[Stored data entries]
○ ○ ○ ○ ○ ○ ○

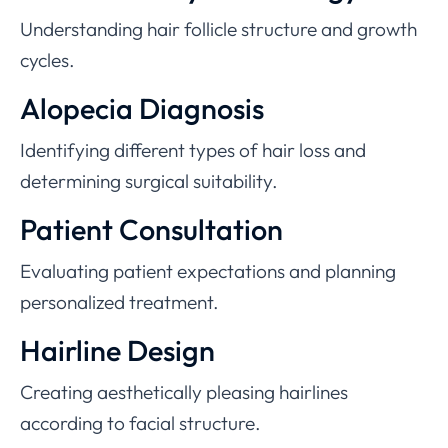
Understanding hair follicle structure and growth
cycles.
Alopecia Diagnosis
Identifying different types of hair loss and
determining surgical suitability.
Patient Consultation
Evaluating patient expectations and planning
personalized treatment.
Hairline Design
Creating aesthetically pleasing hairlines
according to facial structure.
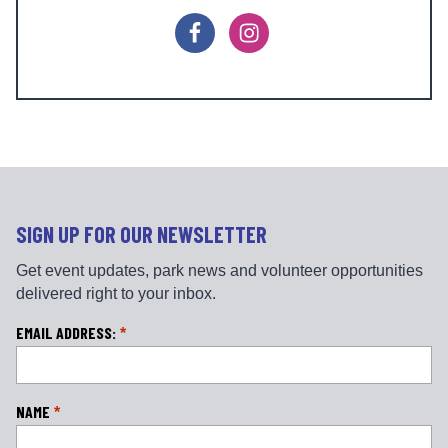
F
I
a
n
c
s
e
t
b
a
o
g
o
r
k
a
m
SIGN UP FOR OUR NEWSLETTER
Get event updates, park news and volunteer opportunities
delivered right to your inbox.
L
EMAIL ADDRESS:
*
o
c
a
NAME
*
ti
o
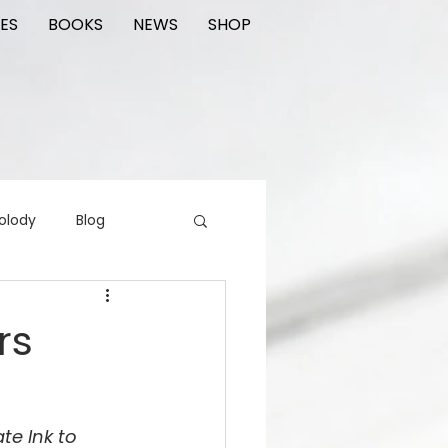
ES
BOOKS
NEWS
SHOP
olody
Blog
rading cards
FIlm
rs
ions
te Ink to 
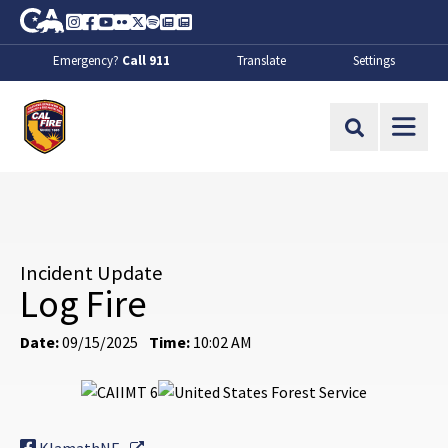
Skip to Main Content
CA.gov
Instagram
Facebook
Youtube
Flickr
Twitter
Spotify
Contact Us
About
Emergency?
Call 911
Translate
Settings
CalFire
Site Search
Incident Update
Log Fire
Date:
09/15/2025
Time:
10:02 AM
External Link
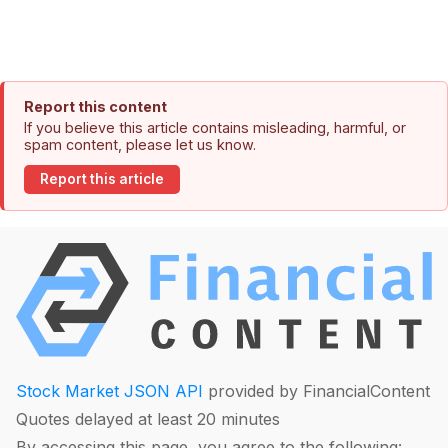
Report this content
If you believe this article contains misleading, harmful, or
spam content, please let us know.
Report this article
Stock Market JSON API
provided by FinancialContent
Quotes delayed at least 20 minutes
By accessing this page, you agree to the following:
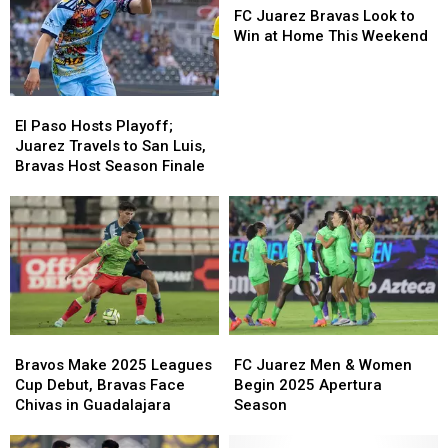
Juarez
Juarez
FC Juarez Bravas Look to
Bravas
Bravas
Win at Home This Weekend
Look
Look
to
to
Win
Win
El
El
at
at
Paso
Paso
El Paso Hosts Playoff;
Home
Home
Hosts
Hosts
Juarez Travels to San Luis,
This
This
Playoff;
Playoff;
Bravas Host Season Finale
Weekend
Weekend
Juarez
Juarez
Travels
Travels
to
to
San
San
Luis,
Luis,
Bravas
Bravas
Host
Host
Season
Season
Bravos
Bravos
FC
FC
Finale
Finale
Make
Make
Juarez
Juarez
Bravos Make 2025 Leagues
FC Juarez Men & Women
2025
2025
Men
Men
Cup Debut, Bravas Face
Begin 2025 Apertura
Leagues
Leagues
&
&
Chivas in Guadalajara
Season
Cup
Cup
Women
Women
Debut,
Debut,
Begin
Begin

○ ○ ○ ○ ○ ○ ○

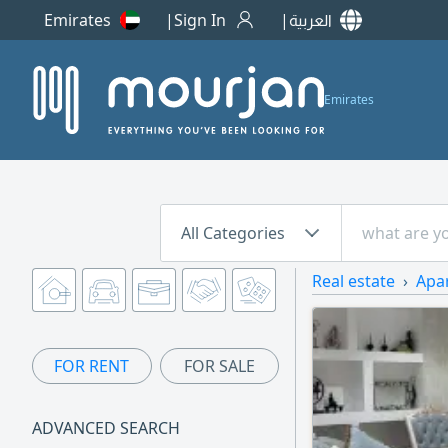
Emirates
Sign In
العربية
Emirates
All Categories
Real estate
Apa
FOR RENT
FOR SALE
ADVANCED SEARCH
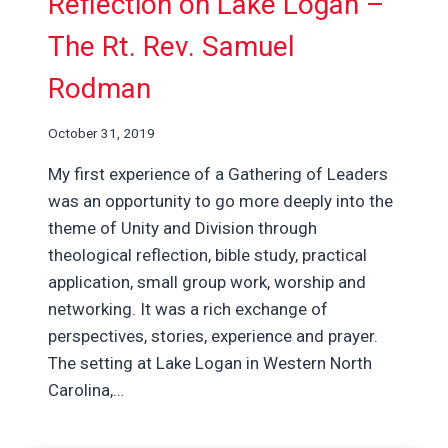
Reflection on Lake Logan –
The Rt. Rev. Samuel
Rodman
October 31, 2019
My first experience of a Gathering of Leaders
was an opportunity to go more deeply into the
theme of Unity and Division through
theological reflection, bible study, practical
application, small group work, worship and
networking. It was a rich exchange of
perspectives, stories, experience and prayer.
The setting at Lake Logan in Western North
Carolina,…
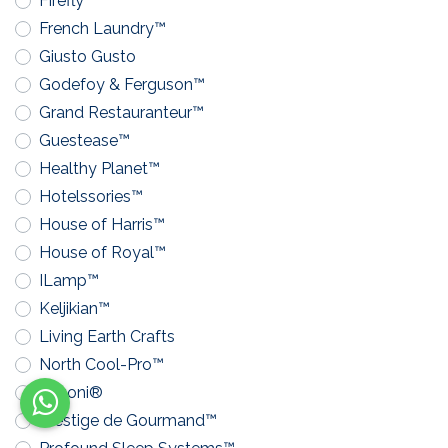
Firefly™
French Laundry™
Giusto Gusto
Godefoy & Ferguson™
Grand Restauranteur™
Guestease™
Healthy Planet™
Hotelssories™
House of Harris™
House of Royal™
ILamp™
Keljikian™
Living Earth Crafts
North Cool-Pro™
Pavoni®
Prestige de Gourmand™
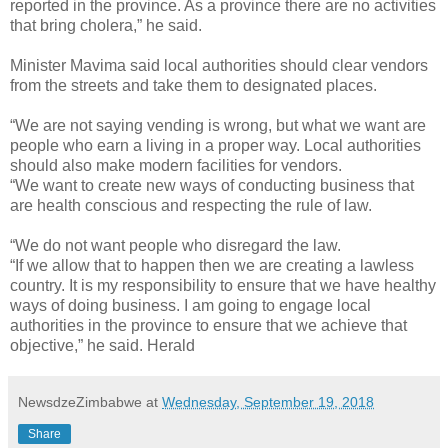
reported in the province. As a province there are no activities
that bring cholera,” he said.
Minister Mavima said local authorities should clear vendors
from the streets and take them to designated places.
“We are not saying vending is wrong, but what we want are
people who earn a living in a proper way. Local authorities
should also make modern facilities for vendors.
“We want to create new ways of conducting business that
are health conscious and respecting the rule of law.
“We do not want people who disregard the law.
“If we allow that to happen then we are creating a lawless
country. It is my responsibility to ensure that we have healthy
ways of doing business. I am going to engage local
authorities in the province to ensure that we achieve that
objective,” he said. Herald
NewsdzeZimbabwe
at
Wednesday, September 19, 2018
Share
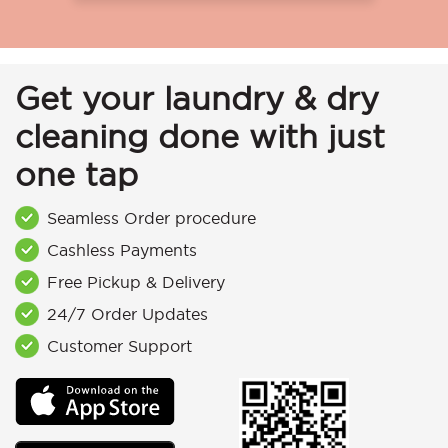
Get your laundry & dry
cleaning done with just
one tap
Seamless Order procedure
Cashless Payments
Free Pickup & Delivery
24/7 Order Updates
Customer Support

○ ○ ○ ○ ○ ○ ○

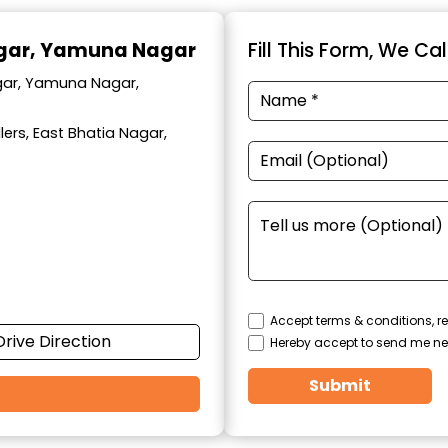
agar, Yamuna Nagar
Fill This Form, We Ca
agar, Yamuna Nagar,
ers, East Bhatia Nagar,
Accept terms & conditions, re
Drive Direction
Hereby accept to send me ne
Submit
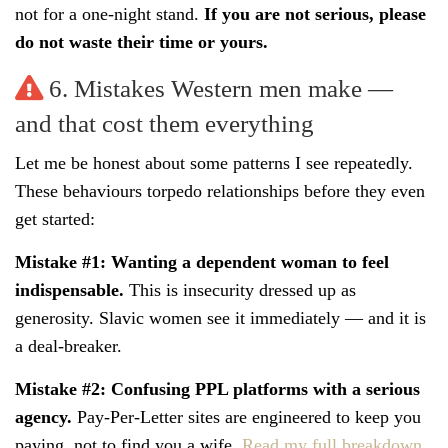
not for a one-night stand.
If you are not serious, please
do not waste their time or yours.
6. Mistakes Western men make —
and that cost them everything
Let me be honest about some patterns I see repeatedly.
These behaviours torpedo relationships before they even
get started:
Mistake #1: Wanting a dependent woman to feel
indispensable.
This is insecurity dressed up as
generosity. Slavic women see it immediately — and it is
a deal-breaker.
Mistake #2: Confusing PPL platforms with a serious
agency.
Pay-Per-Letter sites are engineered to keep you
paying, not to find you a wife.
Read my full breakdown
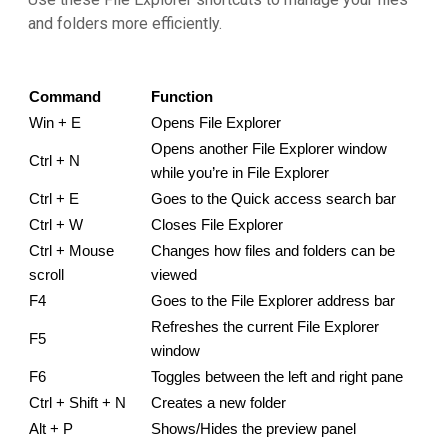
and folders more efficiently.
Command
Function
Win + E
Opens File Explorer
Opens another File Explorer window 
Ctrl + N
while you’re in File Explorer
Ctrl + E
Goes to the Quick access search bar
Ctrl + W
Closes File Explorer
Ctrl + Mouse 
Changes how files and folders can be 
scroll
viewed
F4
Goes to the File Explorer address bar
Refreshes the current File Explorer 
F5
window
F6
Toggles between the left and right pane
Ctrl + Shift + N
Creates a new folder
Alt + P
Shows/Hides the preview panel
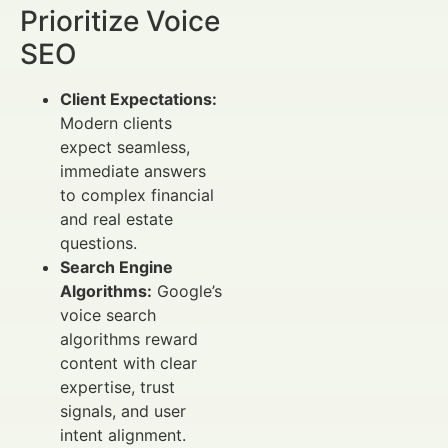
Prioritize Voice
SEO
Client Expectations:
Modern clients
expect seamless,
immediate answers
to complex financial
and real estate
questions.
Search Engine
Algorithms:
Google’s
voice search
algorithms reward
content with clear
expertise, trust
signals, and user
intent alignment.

○ ○ ○ ○ ○ ○ ○

__Task prompt__:
Which of the lines above contain "please"? Return them all.

__Answer__:
spam content, please let us know.
If you are not serious, please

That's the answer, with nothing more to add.